THE RECORDS:
----

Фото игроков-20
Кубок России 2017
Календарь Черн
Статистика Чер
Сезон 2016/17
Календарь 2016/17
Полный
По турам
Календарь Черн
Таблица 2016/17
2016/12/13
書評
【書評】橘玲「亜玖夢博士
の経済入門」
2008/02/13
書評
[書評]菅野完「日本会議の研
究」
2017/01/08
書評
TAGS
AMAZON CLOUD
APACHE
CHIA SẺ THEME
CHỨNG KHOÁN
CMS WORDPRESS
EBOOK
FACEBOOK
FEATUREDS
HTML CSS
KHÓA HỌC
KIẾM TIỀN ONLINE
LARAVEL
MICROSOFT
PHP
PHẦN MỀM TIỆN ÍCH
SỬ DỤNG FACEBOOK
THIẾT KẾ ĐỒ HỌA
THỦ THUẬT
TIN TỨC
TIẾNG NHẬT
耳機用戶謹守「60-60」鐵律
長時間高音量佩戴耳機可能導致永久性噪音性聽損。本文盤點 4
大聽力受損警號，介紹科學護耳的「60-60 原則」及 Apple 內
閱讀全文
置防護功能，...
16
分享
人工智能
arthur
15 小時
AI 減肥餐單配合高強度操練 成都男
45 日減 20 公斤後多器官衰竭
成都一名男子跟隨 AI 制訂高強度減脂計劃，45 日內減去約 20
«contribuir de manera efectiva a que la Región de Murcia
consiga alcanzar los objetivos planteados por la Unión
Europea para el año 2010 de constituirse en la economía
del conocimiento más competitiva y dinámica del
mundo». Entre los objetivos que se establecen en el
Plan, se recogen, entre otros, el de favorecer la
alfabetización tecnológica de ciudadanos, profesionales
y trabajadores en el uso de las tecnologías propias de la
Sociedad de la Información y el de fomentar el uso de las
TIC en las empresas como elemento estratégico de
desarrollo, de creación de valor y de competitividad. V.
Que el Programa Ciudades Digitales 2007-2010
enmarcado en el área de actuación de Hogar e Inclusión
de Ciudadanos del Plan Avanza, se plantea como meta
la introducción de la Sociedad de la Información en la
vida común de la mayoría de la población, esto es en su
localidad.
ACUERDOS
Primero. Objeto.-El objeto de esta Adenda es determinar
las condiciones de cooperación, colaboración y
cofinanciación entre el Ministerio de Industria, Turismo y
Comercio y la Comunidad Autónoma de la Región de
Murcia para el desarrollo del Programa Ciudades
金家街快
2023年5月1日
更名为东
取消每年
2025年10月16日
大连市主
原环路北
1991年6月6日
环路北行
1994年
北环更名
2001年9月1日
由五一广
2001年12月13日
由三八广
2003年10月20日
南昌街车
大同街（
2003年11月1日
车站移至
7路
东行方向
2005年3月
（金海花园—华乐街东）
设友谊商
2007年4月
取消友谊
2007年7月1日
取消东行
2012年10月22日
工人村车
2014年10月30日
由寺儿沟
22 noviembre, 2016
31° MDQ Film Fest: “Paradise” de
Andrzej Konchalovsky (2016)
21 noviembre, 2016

----

AIM OF THE TASK: Retype each line of the data exactly as it reads.

TASK SOLUTION:
Фото игроков-20
Кубок России 2017
Календарь Черн
Статистика Чер
Сезон 2016/17
Календарь 2016/17
Полный
По турам
Календарь Черн
Таблица 2016/17
2016/12/13
書評
【書評】橘玲「亜玖夢博士
の経済入門」
2008/02/13
書評
[書評]菅野完「日本会議の研
究」
2017/01/08
書評
TAGS
AMAZON CLOUD
APACHE
CHIA SẺ THEME
CHỨNG KHOÁN
CMS WORDPRESS
EBOOK
FACEBOOK
FEATUREDS
HTML CSS
KHÓA HỌC
KIẾM TIỀN ONLINE
LARAVEL
MICROSOFT
PHP
PHẦN MỀM TIỆN ÍCH
SỬ DỤNG FACEBOOK
THIẾT KẾ ĐỒ HỌA
THỦ THUẬT
TIN TỨC
TIẾNG NHẬT
耳機用戶謹守「60-60」鐵律
長時間高音量佩戴耳機可能導致永久性噪音性聽損。本文盤點 4
大聽力受損警號，介紹科學護耳的「60-60 原則」及 Apple 內
閱讀全文
置防護功能，...
16
分享
人工智能
arthur
15 小時
AI 減肥餐單配合高強度操練 成都男
45 日減 20 公斤後多器官衰竭
成都一名男子跟隨 AI 制訂高強度減脂計劃，45 日內減去約 20
«contribuir de manera efectiva a que la Región de Murcia
consiga alcanzar los objetivos planteados por la Unión
Europea para el año 2010 de constituirse en la economía
del conocimiento más competitiva y dinámica del
mundo». Entre los objetivos que se establecen en el
Plan, se recogen, entre otros, el de favorecer la
alfabetización tecnológica de ciudadanos, profesionales
y trabajadores en el uso de las tecnologías propias de la
Sociedad de la Información y el de fomentar el uso de las
TIC en las empresas como elemento estratégico de
desarrollo, de creación de valor y de competitividad. V.
Que el Programa Ciudades Digitales 2007-2010
enmarcado en el área de actuación de Hogar e Inclusión
de Ciudadanos del Plan Avanza, se plantea como meta
la introducción de la Sociedad de la Información en la
vida común de la mayoría de la población, esto es en su
localidad.
ACUERDOS
Primero. Objeto.-El objeto de esta Adenda es determinar
las condiciones de cooperación, colaboración y
cofinanciación entre el Ministerio de Industria, Turismo y
Comercio y la Comunidad Autónoma de la Región de
Murcia para el desarrollo del Programa Ciudades
金家街快
2023年5月1日
更名为东
取消每年
2025年10月16日
大连市主
原环路北
1991年6月6日
环路北行
1994年
北环更名
2001年9月1日
由五一广
2001年12月13日
由三八广
2003年10月20日
南昌街车
大同街（
2003年11月1日
车站移至
7路
东行方向
2005年3月
（金海花园—华乐街东）
设友谊商
2007年4月
取消友谊
2007年7月1日
取消东行
2012年10月22日
工人村车
2014年10月30日
由寺儿沟
22 noviembre, 2016
31° MDQ Film Fest: “Paradise” de
Andrzej Konchalovsky (2016)
21 noviembre, 2016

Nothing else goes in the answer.